His laugh was rich and sincere, and it ended with a sympathetic clucking sound that I’d grown to associate with him. Oh, how I had missed that million-dollar smile. More than I realized. “Should s
uch a small thing matter, Mrs. Wall?”
I had planned to make a little speech, in penance. I was going to mention how I’d read to him about the river birch, citing how arrogant I had been and how I made assumptions based on biases. But the words evaporated in the cool night air. My explanation would have taken a long time, and even in a picture-perfect yard like this, there was much to do. I fleetingly wondered if Giles had brought an extra pair of gloves. I shouldn’t stay, I told myself. But Giles didn’t seem in a hurry. He leaned his rake on the back of one of the two wrought-iron benches, which were situated opposite each other, near the gate to the creek.
“I have been working on the children’s memorial pond today, at church,” he told me as I took a seat opposite where he stood. “The plaque has just been installed. It reads, ‘For the children of Saint Benedict’s who have flown from our arms to the arms of God.’”

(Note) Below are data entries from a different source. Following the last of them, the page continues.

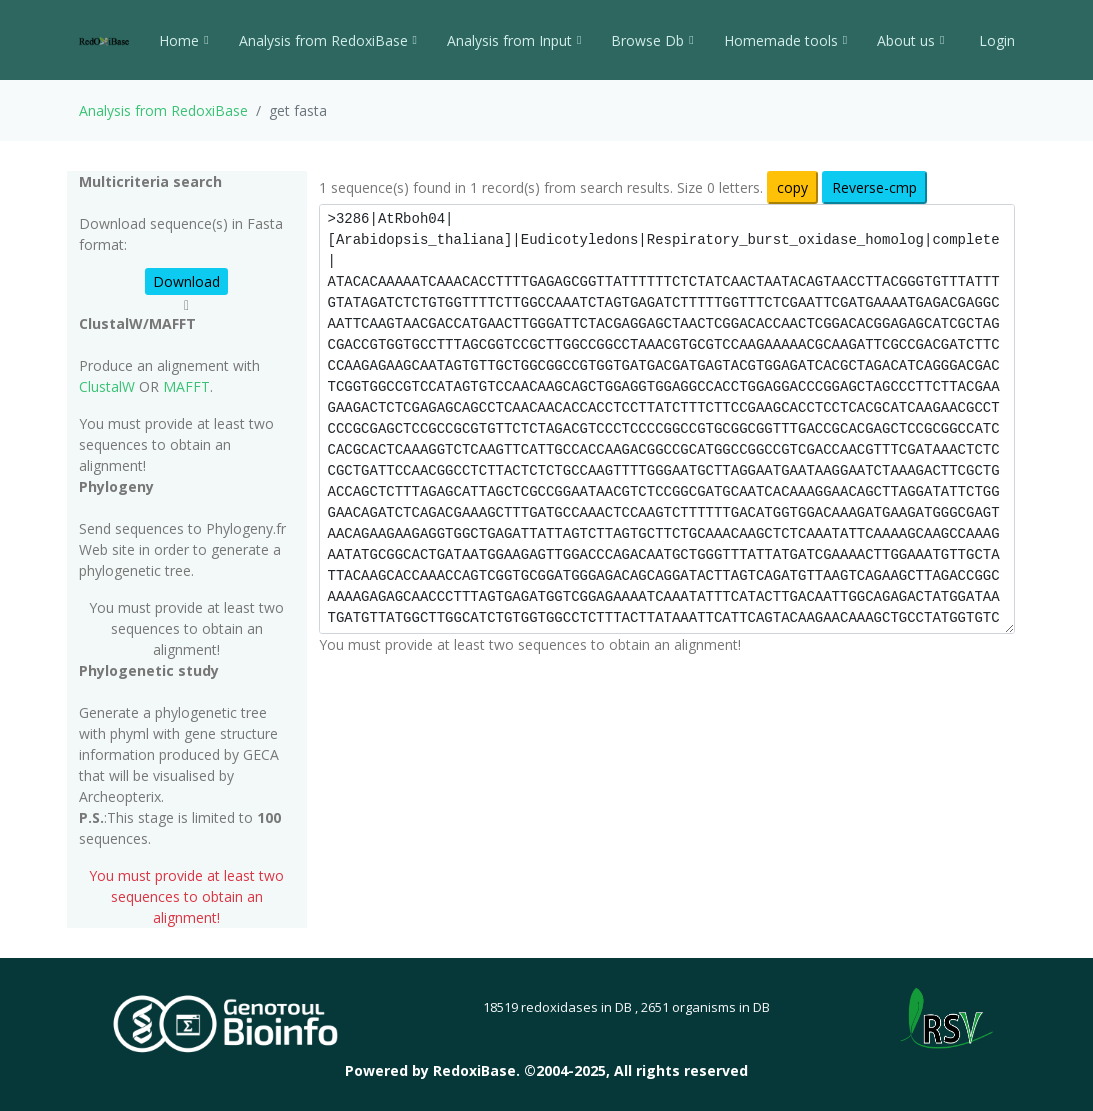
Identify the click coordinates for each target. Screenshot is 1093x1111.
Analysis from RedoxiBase (163, 110)
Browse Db (652, 40)
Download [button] (186, 281)
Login (995, 40)
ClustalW (107, 386)
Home (183, 40)
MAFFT (186, 386)
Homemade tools (785, 40)
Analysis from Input (514, 40)
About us (910, 40)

“That’s beautiful,” I said. “We gave a contribution. In memory of someone. Have the fish been added, yet?”
“No koi. Not yet. We are still adjusting the various elements of this new ecosystem that will symbolize so much for grieving parents. It cannot be a casual matter, balancing this system and keeping the fish alive.” Giles began to pace. He raised his eyebrows, and his expression grew brighter still as he explained that an overgrowth of algae blocking the sun was the reason that the pond was not doing well yet. “Right away, I saw the need for things like cattails and some ornamental grasses to deprive the algae of sunlight. I will drive to Blacksburg to get the water hyacinths and cattails, at the greenhouse. My wife and I will pay for them, if necessary, though I know the cost will not be much compared to all the good that will be gained.”
“I’m so happy that you’re doing this,” I said. “There are many who have suffered for years over the death of a child. This will be a chance for those parents to honor their children, and to show how they’re always remembered.”
“This is what I said at the first committee meeting. I think they may have wished me to stay on topics relating to pond environments. Some of them had heard about Lake Victoria and knew that it is called ‘the Sickly Giant,’ due to algae forming and blocking the light. When I began to talk, I chose instead to speak to the committee as a father, trying to imagine the pain that loss of a child might bring.”